Ярость стрелка Шарпа - Бернард Корнуэлл 29 стр.


— Мы их постреляем как кроликов! — пообещал маршал адъютантам.— Так что поторопитесь! Поторопитесь! Я хочу крольчатину к обеду!

Некоторое время сэр Томас смотрел на увенчанный руинами холм, потом промчался по разбитой дороге, огибавшей холм со стороны моря, и увидел испанскую бригаду. В бригаде было пять пехотных батальонов и артиллерийская батарея, и всем этим сэр Томас мог распоряжаться по своему усмотрению, поскольку они следовали за обозом, а Лапена еще раньше согласился передать под его команду все, что идет за ним. И пехота, и пушкари получили приказ подняться на холм.

— Зацепитесь там и держитесь,— напутствовал сэр Томас командира дивизии.

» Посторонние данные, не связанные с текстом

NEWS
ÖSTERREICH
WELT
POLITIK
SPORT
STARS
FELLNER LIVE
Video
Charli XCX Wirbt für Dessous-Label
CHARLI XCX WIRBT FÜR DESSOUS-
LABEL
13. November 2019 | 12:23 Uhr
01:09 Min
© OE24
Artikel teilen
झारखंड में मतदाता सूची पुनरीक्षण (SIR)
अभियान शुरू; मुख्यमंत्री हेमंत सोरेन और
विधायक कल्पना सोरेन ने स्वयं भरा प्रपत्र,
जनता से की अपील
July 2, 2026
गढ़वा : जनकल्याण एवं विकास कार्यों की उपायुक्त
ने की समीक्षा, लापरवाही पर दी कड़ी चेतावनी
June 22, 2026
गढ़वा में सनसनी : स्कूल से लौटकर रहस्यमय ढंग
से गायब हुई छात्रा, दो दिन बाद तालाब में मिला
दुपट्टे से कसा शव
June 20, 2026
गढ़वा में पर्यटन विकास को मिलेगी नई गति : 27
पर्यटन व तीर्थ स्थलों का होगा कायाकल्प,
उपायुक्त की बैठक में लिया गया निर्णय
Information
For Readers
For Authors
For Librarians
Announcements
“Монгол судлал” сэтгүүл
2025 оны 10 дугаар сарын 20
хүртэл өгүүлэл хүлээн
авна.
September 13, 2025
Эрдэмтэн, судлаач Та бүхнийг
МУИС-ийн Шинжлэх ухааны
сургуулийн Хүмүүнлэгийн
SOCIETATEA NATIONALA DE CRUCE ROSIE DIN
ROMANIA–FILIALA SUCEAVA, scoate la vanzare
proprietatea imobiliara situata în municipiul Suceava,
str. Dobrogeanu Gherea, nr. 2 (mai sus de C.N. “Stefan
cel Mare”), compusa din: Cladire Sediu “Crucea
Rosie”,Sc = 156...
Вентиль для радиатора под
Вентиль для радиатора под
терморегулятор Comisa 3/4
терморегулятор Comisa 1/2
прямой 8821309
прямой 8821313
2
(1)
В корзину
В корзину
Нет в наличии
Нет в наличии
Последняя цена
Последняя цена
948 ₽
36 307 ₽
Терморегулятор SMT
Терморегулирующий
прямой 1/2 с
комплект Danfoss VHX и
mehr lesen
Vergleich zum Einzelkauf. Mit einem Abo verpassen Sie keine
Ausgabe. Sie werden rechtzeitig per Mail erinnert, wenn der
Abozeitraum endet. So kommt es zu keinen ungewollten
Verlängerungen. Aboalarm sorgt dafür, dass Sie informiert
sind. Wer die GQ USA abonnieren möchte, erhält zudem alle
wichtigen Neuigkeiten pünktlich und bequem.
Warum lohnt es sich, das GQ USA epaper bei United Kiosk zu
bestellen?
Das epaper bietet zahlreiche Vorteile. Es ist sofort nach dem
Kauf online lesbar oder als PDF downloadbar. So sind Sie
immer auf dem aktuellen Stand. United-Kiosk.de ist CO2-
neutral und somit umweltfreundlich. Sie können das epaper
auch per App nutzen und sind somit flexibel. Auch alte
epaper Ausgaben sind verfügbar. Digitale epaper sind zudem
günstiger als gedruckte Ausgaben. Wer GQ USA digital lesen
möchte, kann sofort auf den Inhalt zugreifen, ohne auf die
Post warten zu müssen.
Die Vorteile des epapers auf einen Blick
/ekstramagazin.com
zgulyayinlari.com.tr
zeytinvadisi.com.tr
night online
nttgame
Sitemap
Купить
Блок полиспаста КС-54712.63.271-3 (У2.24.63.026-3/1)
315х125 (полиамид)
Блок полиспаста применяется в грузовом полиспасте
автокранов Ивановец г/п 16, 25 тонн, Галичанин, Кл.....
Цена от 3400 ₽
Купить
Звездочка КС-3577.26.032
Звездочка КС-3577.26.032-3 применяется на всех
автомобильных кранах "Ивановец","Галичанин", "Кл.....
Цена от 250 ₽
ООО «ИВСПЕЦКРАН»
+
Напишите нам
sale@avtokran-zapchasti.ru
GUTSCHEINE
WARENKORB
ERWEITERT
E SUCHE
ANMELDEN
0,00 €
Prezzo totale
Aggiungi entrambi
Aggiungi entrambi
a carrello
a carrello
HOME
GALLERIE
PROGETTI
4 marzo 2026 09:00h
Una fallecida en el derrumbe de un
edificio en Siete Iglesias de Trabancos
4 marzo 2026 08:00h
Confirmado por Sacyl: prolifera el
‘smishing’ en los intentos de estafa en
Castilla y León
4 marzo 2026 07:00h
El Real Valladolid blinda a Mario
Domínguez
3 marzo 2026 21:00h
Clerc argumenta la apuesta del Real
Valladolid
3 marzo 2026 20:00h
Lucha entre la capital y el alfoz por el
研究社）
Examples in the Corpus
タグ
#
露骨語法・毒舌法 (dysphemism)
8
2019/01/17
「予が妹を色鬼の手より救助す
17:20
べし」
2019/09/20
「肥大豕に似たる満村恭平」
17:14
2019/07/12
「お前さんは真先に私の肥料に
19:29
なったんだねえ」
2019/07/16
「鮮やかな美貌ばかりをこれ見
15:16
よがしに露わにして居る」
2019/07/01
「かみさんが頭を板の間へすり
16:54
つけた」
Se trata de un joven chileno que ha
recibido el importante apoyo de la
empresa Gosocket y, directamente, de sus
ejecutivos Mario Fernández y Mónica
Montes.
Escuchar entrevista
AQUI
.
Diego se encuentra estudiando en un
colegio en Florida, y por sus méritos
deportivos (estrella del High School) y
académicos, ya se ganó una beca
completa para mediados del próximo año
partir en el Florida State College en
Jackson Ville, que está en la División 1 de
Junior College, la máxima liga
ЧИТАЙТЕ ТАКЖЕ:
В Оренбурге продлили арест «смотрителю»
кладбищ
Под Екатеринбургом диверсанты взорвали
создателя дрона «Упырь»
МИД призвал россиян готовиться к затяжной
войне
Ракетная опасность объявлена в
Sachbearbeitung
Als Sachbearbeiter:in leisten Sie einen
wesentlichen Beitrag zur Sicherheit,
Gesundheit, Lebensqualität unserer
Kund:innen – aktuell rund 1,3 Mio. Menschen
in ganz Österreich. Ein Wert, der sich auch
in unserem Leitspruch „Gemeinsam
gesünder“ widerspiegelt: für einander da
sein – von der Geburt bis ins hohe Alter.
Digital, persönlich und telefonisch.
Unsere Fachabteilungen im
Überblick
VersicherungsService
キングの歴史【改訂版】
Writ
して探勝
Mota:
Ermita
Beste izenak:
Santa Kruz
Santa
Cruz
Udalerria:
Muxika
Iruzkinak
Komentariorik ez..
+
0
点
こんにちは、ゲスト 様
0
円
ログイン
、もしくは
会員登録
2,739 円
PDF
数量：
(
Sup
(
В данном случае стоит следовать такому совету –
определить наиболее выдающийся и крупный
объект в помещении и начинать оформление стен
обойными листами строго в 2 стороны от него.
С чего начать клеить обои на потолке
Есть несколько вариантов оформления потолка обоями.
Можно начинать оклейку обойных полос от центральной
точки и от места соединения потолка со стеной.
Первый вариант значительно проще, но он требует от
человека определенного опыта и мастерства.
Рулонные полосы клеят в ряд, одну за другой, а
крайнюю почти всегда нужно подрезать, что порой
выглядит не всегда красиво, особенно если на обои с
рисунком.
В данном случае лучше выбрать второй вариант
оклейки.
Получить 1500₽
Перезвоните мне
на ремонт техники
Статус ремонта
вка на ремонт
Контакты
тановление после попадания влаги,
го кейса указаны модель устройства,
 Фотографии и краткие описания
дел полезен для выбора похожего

Принимая решение занять высотку, он отправил туда первых, кто попал под руку и был ближе всего к холму. Но теперь шотландец занервничал: а можно ли доверить весь тыл армии неизвестной испанской бригаде? Он развернулся, промчался назад и подлетел к батальону, составленному из фланговых рот Гибралтарского гарнизона.

— Майор Браун!

— К вашим услугам, сэр Томас! — Майор Браун — плотный, краснощекий, вечно пребывающий в бодром состоянии духа человек — стащил кивер.

— Как ваши ребята, Браун? Крепкие?

— Каждый — герой, сэр Томас.

Генерал повернулся. Они находились на прибрежной дороге, проходившей в этом месте через убогую деревушку под названием Барроса. На краю деревни стояла сторожевая башня, построенная в давние времена против врагов с моря, и сэр Томас отправил туда адъютанта, но тот, быстро спустившись, сообщил, что в сторону суши вид плохой из-за сосновых лесов. Впрочем, и не получив подтверждения, генерал знал — в первую очередь французы будут атаковать самое высокое место на побережье. Такова логика здравого смысла.

— Эти черти где-то там.— Он протянул руку на восток.— Генерал Лапена уверяет, что они сюда не полезут, только я этому не верю. И допустить их на холм тоже нельзя. Видите тех испанцев, майор? Те пять батальонов, что поднимаются сейчас по склону? Поддержите их, Браун. А главное — не пустите французов на вершину.

— Мы ее удержим,— бодро заявил Браун.— А вы, сэр Томас, куда?

— Нам приказано идти на север — Генерал указал на следующую сторожевую башню.— Там, говорят, есть деревня. Называется Бермеха. Будем сосредотачивать основные силы. Ни в коем случае не сдавайте холм, пока мы все туда не доберемся.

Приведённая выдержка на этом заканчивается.